Problem statement
Please copy every record below exactly, leaving out the pictures.

Given records

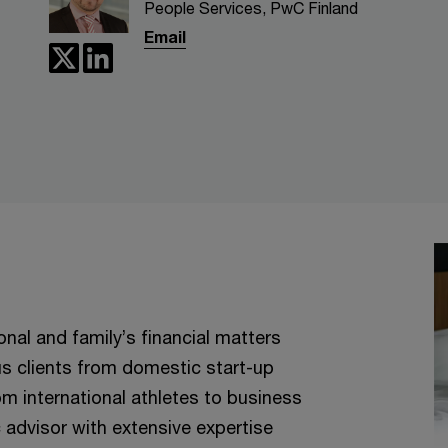
People Services, PwC Finland
Email
nal and family’s financial matters
ous clients from domestic start-up
om international athletes to business
 advisor with extensive expertise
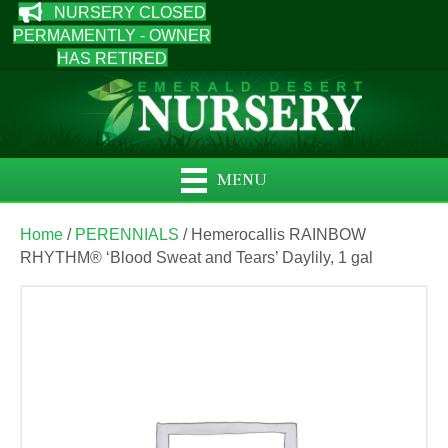
NURSERY CLOSED
PERMAMENTLY - OWNER
HAS RETIRED
MENU
Home
/
PERENNIALS
/ Hemerocallis RAINBOW
RHYTHM® ‘Blood Sweat and Tears’ Daylily, 1 gal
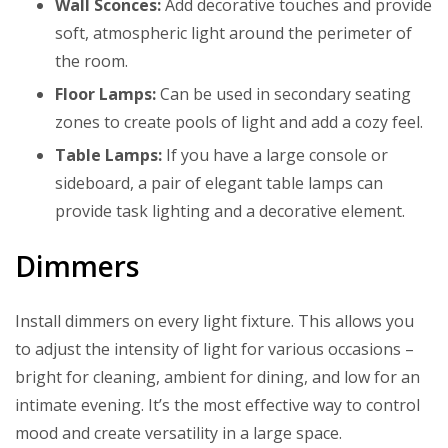
Wall Sconces:
Add decorative touches and provide
soft, atmospheric light around the perimeter of
the room.
Floor Lamps:
Can be used in secondary seating
zones to create pools of light and add a cozy feel.
Table Lamps:
If you have a large console or
sideboard, a pair of elegant table lamps can
provide task lighting and a decorative element.
Dimmers
Install dimmers on every light fixture. This allows you
to adjust the intensity of light for various occasions –
bright for cleaning, ambient for dining, and low for an
intimate evening. It’s the most effective way to control
mood and create versatility in a large space.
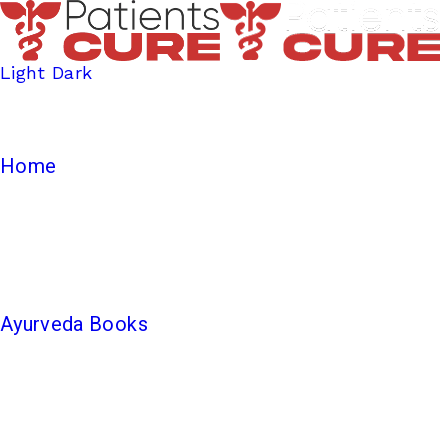
Light
Dark
Home
Ayurveda Books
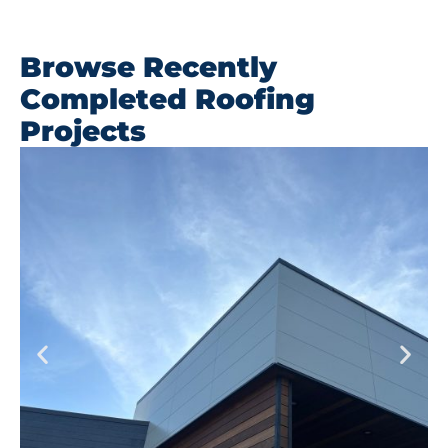
Browse Recently
Completed Roofing
Projects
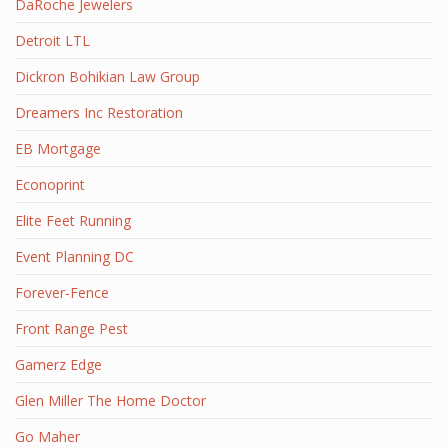
DaRoche Jewelers
Detroit LTL
Dickron Bohikian Law Group
Dreamers Inc Restoration
EB Mortgage
Econoprint
Elite Feet Running
Event Planning DC
Forever-Fence
Front Range Pest
Gamerz Edge
Glen Miller The Home Doctor
Go Maher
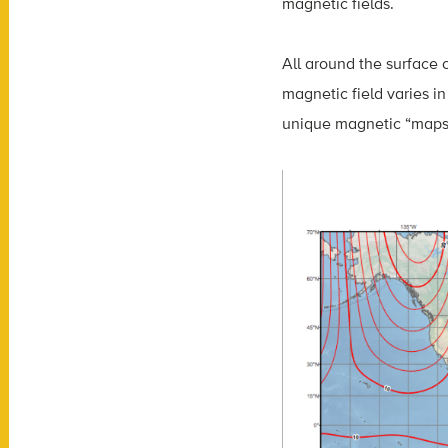
magnetic fields.
All around the surface 
magnetic field varies in
unique magnetic “maps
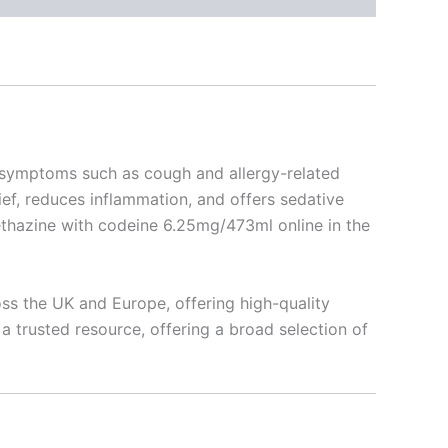
ng symptoms such as cough and allergy-related
ief, reduces inflammation, and offers sedative
methazine with codeine 6.25mg/473ml online in the
ss the UK and Europe, offering high-quality
a trusted resource, offering a broad selection of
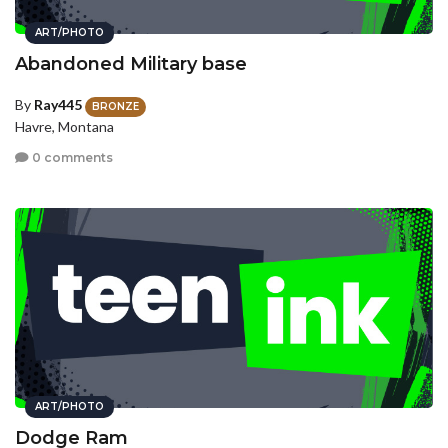
ART/PHOTO
Abandoned Military base
By
Ray445
BRONZE
Havre, Montana
0 comments
ART/PHOTO
Dodge Ram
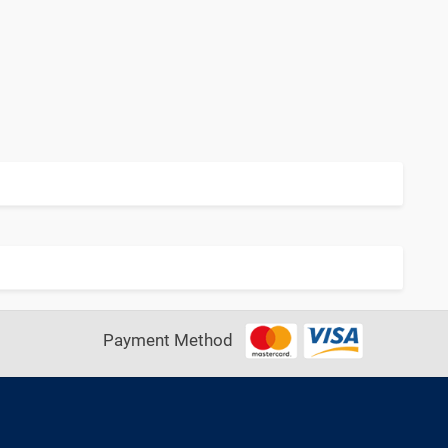
Payment Method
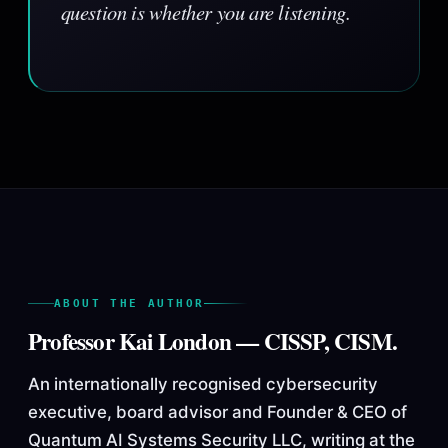
question is whether you are listening.
ABOUT THE AUTHOR
Professor Kai London — CISSP, CISM.
An internationally recognised cybersecurity
executive, board advisor and Founder & CEO of
Quantum AI Systems Security LLC, writing at the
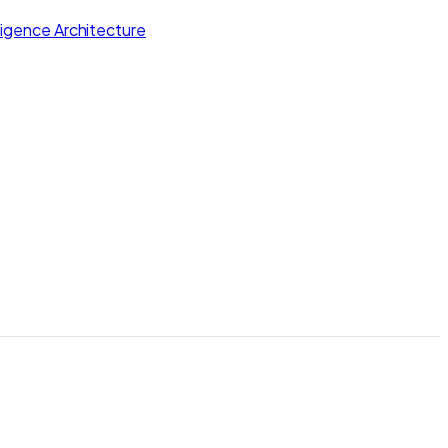
lligence Architecture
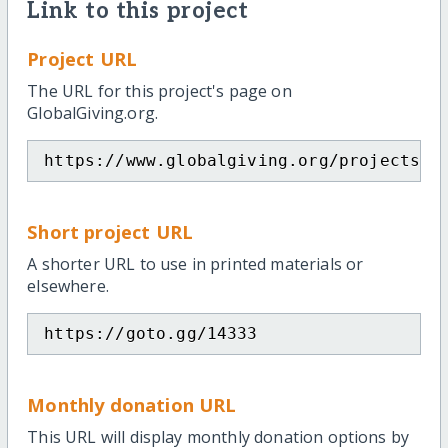
Link to this project
Project URL
The URL for this project's page on
GlobalGiving.org.
https://www.globalgiving.org/projects/h
Short project URL
A shorter URL to use in printed materials or
elsewhere.
https://goto.gg/14333
Monthly donation URL
This URL will display monthly donation options by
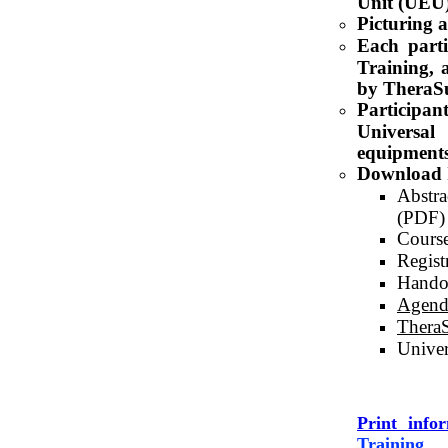
Unit (UEU)
Picturing 
Each parti
Training, a
by TheraS
Particip
Universal
equipments 
Download 
Abstra
(PDF)
Course
Regist
Hando
Agend
TheraS
Univer
Print info
Training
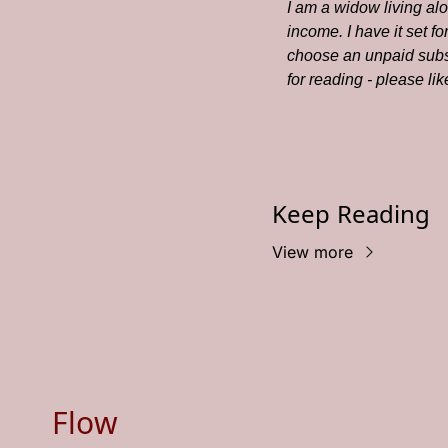
I am a widow living al
income. I have it set f
choose an unpaid subsc
for reading - please li
Keep Reading
View more
Flow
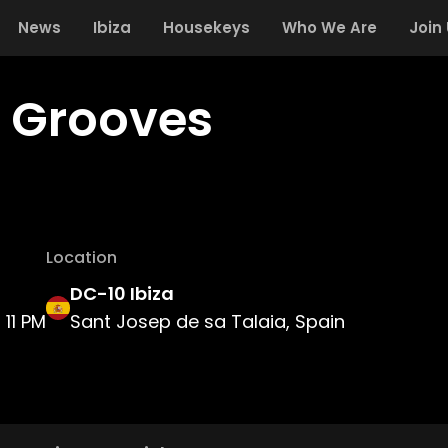
News
Ibiza
Housekeys
Who We Are
Join
d Grooves
Location
DC-10 Ibiza
11 PM
Sant Josep de sa Talaia, Spain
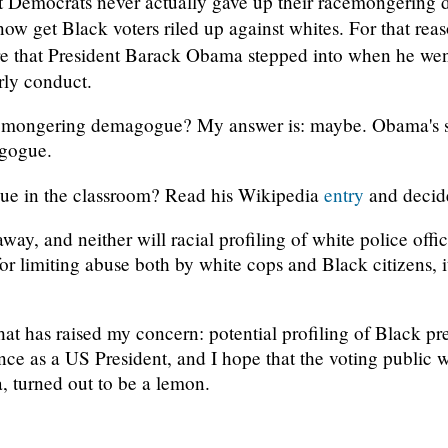
 Democrats never actually gave up their racemongering d
 now get Black voters riled up against whites. For that rea
nure that President Barack Obama stepped into when he we
rly conduct.
cemongering demagogue? My answer is: maybe. Obama's spi
gogue.
ue in the classroom? Read his Wikipedia
entry
and decide
away, and neither will racial profiling of white police offi
or limiting abuse both by white cops and Black citizens, 
 that has raised my concern: potential profiling of Black p
ence as a US President, and I hope that the voting public wi
, turned out to be a lemon.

Result of the task
People Services, PwC Finland
Email
nal and family’s financial matters
ous clients from domestic start-up
om international athletes to business
 advisor with extensive expertise
NURSERY CLOSED
PERMAMENTLY - OWNER
HAS RETIRED
MENU
Home
/
PERENNIALS
/ Hemerocallis RAINBOW
RHYTHM® ‘Blood Sweat and Tears’ Daylily, 1 gal
Wall Sconces:
Add decorative touches and provide
soft, atmospheric light around the perimeter of
the room.
Floor Lamps:
Can be used in secondary seating
zones to create pools of light and add a cozy feel.
Table Lamps:
If you have a large console or
sideboard, a pair of elegant table lamps can
provide task lighting and a decorative element.
Dimmers
Install dimmers on every light fixture. This allows you
to adjust the intensity of light for various occasions –
bright for cleaning, ambient for dining, and low for an
intimate evening. It’s the most effective way to control
mood and create versatility in a large space.
Light
Dark
Home
Ayurveda Books
Browse Recently
Completed Roofing
Projects
DaRoche Jewelers
Detroit LTL
Dickron Bohikian Law Group
Dreamers Inc Restoration
EB Mortgage
Econoprint
Elite Feet Running
Event Planning DC
Forever-Fence
Front Range Pest
Gamerz Edge
Glen Miller The Home Doctor
Go Maher
magnetic fields.
All around the surface 
magnetic field varies in
unique magnetic “maps
ng symptoms such as cough and allergy-related
ief, reduces inflammation, and offers sedative
methazine with codeine 6.25mg/473ml online in the
ss the UK and Europe, offering high-quality
a trusted resource, offering a broad selection of
ART/PHOTO
Abandoned Military base
By
Ray445
BRONZE
Havre, Montana
0 comments
ART/PHOTO
Dodge Ram
Payment Method
question is whether you are listening.
ABOUT THE AUTHOR
Professor Kai London — CISSP, CISM.
An internationally recognised cybersecurity
executive, board advisor and Founder & CEO of
Quantum AI Systems Security LLC, writing at the
lligence Architecture
Link to this project
Project URL
The URL for this project's page on
GlobalGiving.org.
https://www.globalgiving.org/projects/h
Short project URL
A shorter URL to use in printed materials or
elsewhere.
https://goto.gg/14333
Monthly donation URL
This URL will display monthly donation options by
Unit (UEU)
Picturing 
Each parti
Training, a
by TheraS
Particip
Universal
equipments 
Download 
Abstra
(PDF)
Course
Regist
Hando
Agend
TheraS
Univer
Print info
Training
I am a widow living al
income. I have it set f
choose an unpaid subsc
for reading - please li
Keep Reading
View more
Flow
News
Ibiza
Housekeys
Who We Are
Join
d Grooves
Location
DC-10 Ibiza
11 PM
Sant Josep de sa Talaia, Spain
 Democrats never actually gave up their racemongering d
 now get Black voters riled up against whites. For that rea
nure that President Barack Obama stepped into when he we
rly conduct.
cemongering demagogue? My answer is: maybe. Obama's spi
gogue.
ue in the classroom? Read his Wikipedia
entry
and decide
away, and neither will racial profiling of white police offi
or limiting abuse both by white cops and Black citizens, 
 that has raised my concern: potential profiling of Black p
ence as a US President, and I hope that the voting public wi
, turned out to be a lemon.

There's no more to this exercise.